Each quarter, college students face the daunting task of choosing their classes. Whether they are searching for courses to fill general education requirements or major prerequisites, how do students decide which classes to take?
First launched in May 1999, RateMyProfessors.com (RMP) seems to be the answer for many. The site is used by more than four million college students every month, and has gained popularity since its initial launch by software engineer John Swapceinski.
The site, built for and by college students, is also available as an app on iOS and Android devices. Both the app and the website provide the same information and process for searching for professors and universities. Users simply type in the name of a college or a professor and are presented with information such as the overall quality of the professor’s teaching, the level of difficulty, and the chances of students taking a course from the professor again.
A professor’s page generally displays student comments for specific classes the professor has taught. Included are also details on whether a textbook was used, whether attendance was mandatory, and what grade the commenter received.
Jordan Yutan, a fourth year global studies and sociology double major, said that she heard about RMP through her orientation leaders. In an interview with The Bottom Line, Yutan said, “I actually ended up going to the site while I picked out what classes I wanted my first quarter at UCSB. I’ve used the site as a reference ever since.”
Tommy Vo, a third year political science major, told The Bottom Line that he first learned about RMP from other students during his freshman year in the dorms and now he always uses the site to research professors before signing up for classes.

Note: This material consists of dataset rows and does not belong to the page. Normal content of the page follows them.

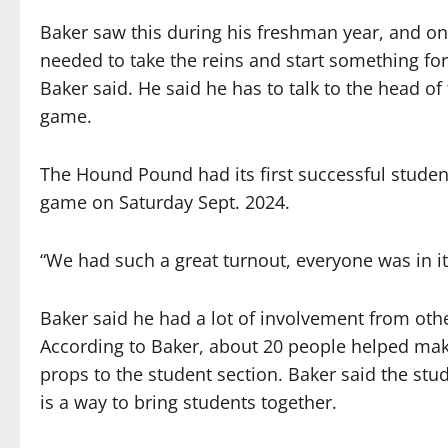
Baker saw this during his freshman year, and on
needed to take the reins and start something for a
Baker said. He said he has to talk to the head o
game.
The Hound Pound had its first successful stude
game on Saturday Sept. 2024.
“We had such a great turnout, everyone was in it,
Baker said he had a lot of involvement from ot
According to Baker, about 20 people helped mak
props to the student section. Baker said the stud
is a way to bring students together.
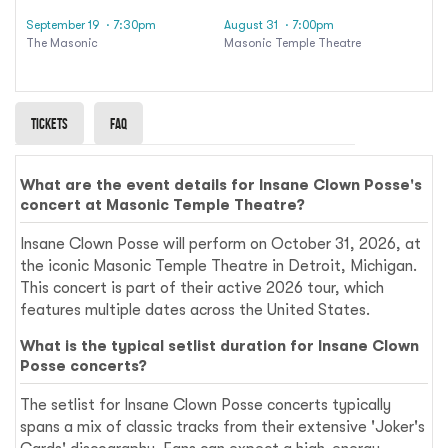
September 19
· 7:30pm
August 31
· 7:00pm
The Masonic
Masonic Temple Theatre
Tickets
Faq
What are the event details for Insane Clown Posse's
concert at Masonic Temple Theatre?
Insane Clown Posse will perform on October 31, 2026, at
the iconic Masonic Temple Theatre in Detroit, Michigan.
This concert is part of their active 2026 tour, which
features multiple dates across the United States.
What is the typical setlist duration for Insane Clown
Posse concerts?
The setlist for Insane Clown Posse concerts typically
spans a mix of classic tracks from their extensive 'Joker's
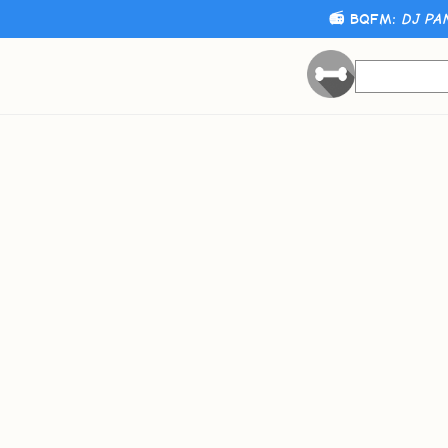
📻 BQFM:
DJ PA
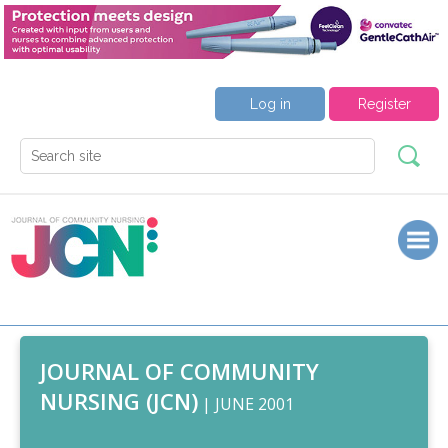
Log in
Register
JOURNAL OF COMMUNITY
NURSING (JCN)
| JUNE 2001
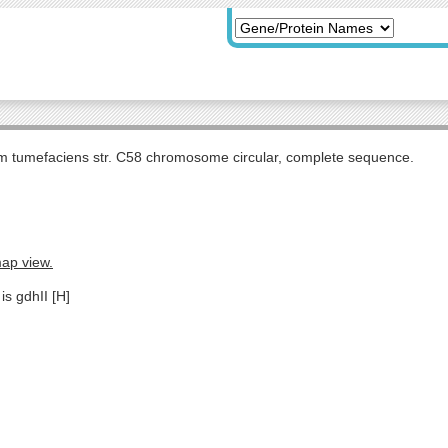
m tumefaciens str. C58 chromosome circular, complete sequence.
map view.
is gdhII [H]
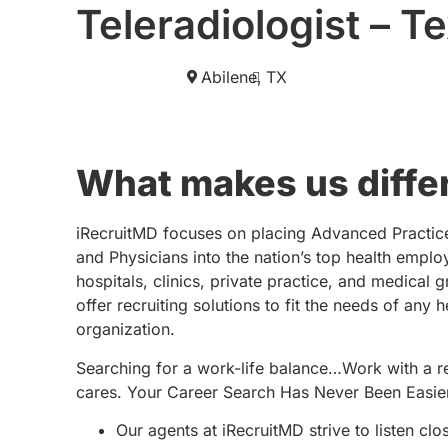
Teleradiologist – T
Abilene,
TX
What makes us diffe
iRecruitMD focuses on placing Advanced Practic
and Physicians into the nation’s top health emplo
hospitals, clinics, private practice, and medical 
offer recruiting solutions to fit the needs of any 
organization.
Searching for a work-life balance…Work with a re
cares. Your Career Search Has Never Been Easie
Our agents at iRecruitMD strive to listen clo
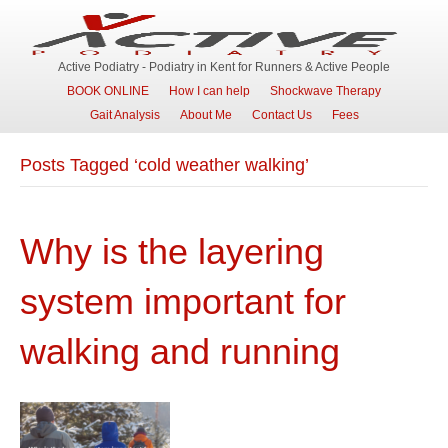
Active Podiatry - Podiatry in Kent for Runners & Active People
BOOK ONLINE
How I can help
Shockwave Therapy
Gait Analysis
About Me
Contact Us
Fees
Posts Tagged ‘cold weather walking’
Why is the layering
system important for
walking and running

When asked about its effectiveness as a tool for picking out classes and professors, Vo said, “It definitely plays a factor in whether or not I choose a course on GOLD. Even in classes related to my major, I prefer to take classes in which the professor has a decent rating.”
Yutan agreed saying that, while the ratings are generally accurate, “RMP should always be taken with a grain of salt. She continued. “I’d never use it as a deciding factor for whether or not I’ll stay in a class. However, it will always have bearing.”
Both interviewees agreed that the site remains the most popular and helpful resource of its kind, especially due to a scarcity of alternatives. According to the RateMyProfessors website, RMP is “the largest online destination for professor ratings.” With over 1.7 million professors, 7,500 schools, and 19 million ratings, this is the highest trafficked site for researching and rating professors.
Speaking on potential alternatives, Yutan said, “I also go out and ask other people if they’ve heard of or recommend a certain professor for a specific class.” Likewise, Vo added, “Besides talking to friends who have taken a course with a certain professor, there aren’t many resources we have to see how a professor might teach.”
“I would love to see more options in being able to evaluate a professor before we take a class,” said Vo.
Furthermore, each year, RateMyProfessors.com compiles lists of the Highest Rated Professors and Top Schools in the United States based on student ratings. Vo affirmed that RMP is a very useful resource as professors are “one of the most important aspects of our education.” He said, “We should know more about their teaching before we commit to these courses.”
Overall, RMP’s effectiveness as a student resource seems to depend on judicious use. While the site’s ratings may be of mixed credibility, student comments will contain personal, often impassioned testimonials from fellow students — making it just what many Gauchos are looking for.